A proteomic view on the egress-related vesicles of malaria gametocytes [Exit-WS]

Appointment

Date: 16/03/2023

Time: 11:00 – 11:15

Talk time: 10 Min.

Discussion time: 5 Min.

Location / Stream:

HS III (GF)

Session

Exit

Topics

Molecular Parasitology
Parasite-Host Interaction

Authors

Juliane Sassmannshausen (Aachen / DE), Dr. Sandra Bennink (Aachen / DE), Dr. Ute Distler (Mainz / DE), Juliane Küchenhoff (Aachen / DE), Dr. Paul-Christian Burda (Hamburg / DE), Prof. Stefan Tenzer (Mainz / DE), Prof. Tim Wolf Gilberger (Hamburg / DE), Prof. Gabriele Pradel (Aachen / DE)

Abstract

Abstract text

Introduction

Gametocyte egress from the host erythrocyte follows an inside-out mode during which the membrane of the parasitophorous vacuole ruptures prior to the erythrocyte membrane. Membrane rupture requires the exocytosis of specialized secretory vesicles of the parasites; i.e. the osmiophilic bodies (OBs) involved in rupture of the parasitophorous vacuole membrane, and vesicles, termed g-exonemes, that harbor the perforin-like protein PPLP2 needed for erythrocyte lysis. While several OB proteins are known, like G377 and MDV1/Peg3, the protein composition of the g-exonemes remains unclear.

Material/Method

We employed BioID analyses to unveil the interactomes of OBs and g-exonemes.
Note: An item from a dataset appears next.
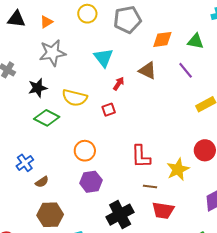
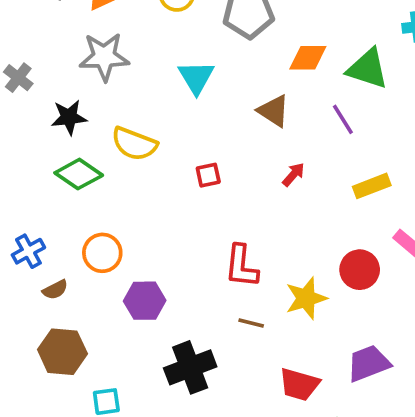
green triangle: (195, 41) -> (368, 69), size x1.4
red arrow: (119, 84) -> (294, 174), moved
red square: (109, 110) -> (208, 175), moved
orange circle: (85, 151) -> (102, 253), moved
red trapezoid: (163, 210) -> (299, 384), moved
BioID is a proximity labelling application for detecting putative protein-protein interactions. The method uses a promiscuous biotin ligase (BirA), fused to a bait protein that can be induced to biotinylate interacting and proximal proteins during a defined labelling period by biotin supplementation. TurboID represents an optimized version of the BioID, which uses a biotin ligase with higher activity and therefore decreases the labelling period dramatically. Biotinylated proteins can be isolated, analyzed via mass spectrometry (MS) and investigated as candidate interactors with the bait protein or as constituents within a subcellular domain.

Results

Here, we used high-resolution imaging and BioID methods to study the two types of egress vesicles in Plasmodium falciparum gametocytes. We show that OB exocytosis precedes discharge of the g-exonemes and that the two types of vesicles exhibit distinct proteomes. In addition to known egress-related proteins, our analyses revealed novel markers of OBs and g-exonemes, including components involved in protein processing and vesicle trafficking.

Discussion

Our data provide insight into the immense molecular machinery required for the inside-out egress of P. falciparum gametocytes.